* **WHAT YOU HAVE TO DO**: The expected output is each line below containing "Spider", copied in full.

Collected data
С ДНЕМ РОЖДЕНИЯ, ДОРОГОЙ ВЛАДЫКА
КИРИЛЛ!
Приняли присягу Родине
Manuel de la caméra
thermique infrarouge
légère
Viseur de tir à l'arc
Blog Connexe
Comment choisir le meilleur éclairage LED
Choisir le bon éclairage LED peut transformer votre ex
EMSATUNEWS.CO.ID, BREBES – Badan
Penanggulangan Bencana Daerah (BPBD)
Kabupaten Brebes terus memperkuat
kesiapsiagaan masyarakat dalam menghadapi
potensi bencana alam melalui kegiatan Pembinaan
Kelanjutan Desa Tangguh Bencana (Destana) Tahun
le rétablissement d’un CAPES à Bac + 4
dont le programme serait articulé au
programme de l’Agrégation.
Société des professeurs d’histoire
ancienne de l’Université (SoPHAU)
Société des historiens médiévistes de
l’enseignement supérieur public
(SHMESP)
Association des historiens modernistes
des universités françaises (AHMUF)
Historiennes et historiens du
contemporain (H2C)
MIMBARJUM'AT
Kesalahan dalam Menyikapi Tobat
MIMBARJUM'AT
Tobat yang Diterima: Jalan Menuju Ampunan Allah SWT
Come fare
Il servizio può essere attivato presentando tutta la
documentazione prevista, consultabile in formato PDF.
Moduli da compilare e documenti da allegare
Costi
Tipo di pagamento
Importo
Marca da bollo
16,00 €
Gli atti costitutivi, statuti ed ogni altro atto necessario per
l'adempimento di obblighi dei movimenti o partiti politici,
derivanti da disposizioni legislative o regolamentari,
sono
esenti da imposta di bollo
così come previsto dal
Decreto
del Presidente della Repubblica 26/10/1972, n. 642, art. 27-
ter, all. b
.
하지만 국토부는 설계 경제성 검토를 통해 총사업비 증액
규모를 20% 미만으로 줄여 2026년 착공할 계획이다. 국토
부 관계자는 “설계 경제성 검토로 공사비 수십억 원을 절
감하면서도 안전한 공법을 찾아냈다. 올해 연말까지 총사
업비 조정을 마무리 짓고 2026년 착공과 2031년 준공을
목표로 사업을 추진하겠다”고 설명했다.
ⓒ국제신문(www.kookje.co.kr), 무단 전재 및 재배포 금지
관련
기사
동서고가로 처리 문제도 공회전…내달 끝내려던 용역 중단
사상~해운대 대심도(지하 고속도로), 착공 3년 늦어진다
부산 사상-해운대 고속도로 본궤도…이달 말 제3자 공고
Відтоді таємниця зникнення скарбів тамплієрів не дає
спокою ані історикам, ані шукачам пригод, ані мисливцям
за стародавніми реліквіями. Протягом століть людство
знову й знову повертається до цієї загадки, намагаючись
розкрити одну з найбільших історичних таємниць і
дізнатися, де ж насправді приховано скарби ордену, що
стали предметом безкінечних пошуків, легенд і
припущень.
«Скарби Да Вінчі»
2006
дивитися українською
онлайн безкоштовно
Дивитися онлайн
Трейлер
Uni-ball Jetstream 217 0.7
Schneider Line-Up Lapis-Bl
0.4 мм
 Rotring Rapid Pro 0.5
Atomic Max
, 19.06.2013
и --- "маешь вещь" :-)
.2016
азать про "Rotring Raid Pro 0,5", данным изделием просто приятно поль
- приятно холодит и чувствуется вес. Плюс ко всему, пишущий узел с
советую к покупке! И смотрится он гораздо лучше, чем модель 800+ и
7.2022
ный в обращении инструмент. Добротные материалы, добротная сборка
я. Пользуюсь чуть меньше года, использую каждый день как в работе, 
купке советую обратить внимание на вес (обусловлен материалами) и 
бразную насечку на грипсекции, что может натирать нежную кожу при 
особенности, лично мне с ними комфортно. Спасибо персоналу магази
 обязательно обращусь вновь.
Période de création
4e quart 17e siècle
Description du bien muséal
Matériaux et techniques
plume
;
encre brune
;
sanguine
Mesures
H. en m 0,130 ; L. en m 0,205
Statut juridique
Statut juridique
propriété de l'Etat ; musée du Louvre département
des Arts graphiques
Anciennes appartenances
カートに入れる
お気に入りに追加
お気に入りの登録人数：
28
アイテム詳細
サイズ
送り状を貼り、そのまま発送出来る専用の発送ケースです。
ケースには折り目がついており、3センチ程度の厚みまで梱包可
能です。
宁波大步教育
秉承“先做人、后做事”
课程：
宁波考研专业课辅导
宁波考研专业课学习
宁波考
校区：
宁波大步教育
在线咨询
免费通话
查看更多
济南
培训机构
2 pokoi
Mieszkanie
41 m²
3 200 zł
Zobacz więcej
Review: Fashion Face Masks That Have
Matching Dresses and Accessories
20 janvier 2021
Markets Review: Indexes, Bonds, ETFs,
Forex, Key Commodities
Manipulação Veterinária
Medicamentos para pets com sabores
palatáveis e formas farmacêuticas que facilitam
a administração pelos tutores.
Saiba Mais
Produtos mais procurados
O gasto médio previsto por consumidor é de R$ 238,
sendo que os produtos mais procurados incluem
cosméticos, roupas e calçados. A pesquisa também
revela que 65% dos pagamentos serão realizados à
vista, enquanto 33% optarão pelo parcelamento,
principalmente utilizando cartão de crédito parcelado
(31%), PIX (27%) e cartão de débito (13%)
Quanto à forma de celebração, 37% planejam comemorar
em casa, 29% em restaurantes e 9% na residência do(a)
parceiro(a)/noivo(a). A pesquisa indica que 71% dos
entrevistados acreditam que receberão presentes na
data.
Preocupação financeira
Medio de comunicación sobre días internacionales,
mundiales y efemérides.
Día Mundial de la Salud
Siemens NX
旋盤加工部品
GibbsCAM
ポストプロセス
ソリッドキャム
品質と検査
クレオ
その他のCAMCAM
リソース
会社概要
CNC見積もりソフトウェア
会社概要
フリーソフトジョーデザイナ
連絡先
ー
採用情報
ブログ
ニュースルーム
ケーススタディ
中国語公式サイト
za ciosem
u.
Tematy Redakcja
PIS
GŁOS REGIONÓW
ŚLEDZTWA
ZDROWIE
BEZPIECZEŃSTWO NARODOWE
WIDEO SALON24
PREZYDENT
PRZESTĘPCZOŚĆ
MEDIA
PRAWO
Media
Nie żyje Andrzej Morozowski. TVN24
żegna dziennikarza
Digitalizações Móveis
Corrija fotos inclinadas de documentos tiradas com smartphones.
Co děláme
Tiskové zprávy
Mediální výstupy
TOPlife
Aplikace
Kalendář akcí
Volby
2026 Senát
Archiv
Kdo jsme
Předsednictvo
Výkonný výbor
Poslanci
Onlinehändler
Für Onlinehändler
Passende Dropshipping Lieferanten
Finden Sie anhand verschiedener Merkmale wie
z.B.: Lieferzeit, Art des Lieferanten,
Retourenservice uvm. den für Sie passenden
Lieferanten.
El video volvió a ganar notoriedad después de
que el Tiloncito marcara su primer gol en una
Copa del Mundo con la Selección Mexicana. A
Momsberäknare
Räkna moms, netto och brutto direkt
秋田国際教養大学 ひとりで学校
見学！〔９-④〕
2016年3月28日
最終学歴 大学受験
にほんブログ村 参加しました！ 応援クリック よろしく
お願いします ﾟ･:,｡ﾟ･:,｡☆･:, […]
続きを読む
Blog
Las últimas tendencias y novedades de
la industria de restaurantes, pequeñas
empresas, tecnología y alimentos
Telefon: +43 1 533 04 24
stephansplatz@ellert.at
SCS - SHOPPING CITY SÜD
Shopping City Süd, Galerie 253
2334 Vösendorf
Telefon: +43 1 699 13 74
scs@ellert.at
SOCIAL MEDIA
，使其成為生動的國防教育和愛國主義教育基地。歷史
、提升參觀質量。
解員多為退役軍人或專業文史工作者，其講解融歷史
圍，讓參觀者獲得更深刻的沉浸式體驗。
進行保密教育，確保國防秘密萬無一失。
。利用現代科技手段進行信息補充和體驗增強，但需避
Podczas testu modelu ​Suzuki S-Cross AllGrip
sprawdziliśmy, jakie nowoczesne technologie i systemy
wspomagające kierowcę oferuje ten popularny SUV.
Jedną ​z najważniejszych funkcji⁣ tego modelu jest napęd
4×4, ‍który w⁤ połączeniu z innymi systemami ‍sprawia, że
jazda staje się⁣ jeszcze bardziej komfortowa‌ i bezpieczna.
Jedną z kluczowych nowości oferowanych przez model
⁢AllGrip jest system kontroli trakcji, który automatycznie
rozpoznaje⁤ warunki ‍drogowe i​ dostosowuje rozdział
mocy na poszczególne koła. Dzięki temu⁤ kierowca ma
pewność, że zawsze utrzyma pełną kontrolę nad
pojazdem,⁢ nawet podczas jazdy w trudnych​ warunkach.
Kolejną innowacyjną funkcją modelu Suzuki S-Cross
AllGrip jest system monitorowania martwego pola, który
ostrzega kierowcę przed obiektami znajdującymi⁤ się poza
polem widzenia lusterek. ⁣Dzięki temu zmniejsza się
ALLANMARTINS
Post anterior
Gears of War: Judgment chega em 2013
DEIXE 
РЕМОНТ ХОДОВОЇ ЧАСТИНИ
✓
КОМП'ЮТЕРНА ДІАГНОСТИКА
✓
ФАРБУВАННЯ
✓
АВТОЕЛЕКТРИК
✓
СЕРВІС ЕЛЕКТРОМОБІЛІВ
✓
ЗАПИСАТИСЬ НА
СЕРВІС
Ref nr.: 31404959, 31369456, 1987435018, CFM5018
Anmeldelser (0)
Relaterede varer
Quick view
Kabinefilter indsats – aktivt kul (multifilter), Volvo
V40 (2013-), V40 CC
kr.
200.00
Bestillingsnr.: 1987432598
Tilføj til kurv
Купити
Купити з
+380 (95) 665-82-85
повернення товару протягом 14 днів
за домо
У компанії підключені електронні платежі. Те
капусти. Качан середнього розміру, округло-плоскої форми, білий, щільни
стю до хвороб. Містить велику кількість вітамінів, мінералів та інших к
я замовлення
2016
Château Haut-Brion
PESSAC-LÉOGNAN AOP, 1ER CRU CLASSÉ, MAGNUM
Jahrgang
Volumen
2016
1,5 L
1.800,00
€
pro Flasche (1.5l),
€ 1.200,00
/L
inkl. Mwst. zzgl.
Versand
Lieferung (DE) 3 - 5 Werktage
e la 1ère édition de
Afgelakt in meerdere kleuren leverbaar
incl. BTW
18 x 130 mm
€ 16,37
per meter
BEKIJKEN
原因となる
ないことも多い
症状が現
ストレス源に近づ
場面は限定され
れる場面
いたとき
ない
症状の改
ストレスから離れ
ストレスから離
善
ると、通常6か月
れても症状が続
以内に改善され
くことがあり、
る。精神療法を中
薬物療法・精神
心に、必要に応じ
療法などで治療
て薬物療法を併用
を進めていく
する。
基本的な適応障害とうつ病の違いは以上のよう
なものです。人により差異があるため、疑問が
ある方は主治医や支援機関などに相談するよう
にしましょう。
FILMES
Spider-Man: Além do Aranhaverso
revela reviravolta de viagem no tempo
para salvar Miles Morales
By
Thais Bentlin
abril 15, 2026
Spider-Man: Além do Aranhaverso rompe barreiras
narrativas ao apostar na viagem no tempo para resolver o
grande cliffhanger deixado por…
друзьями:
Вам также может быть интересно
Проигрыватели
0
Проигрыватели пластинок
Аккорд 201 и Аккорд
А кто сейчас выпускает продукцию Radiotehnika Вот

* **TASK RESPONSE**:
Spider-Man: Além do Aranhaverso
Spider-Man: Além do Aranhaverso rompe barreiras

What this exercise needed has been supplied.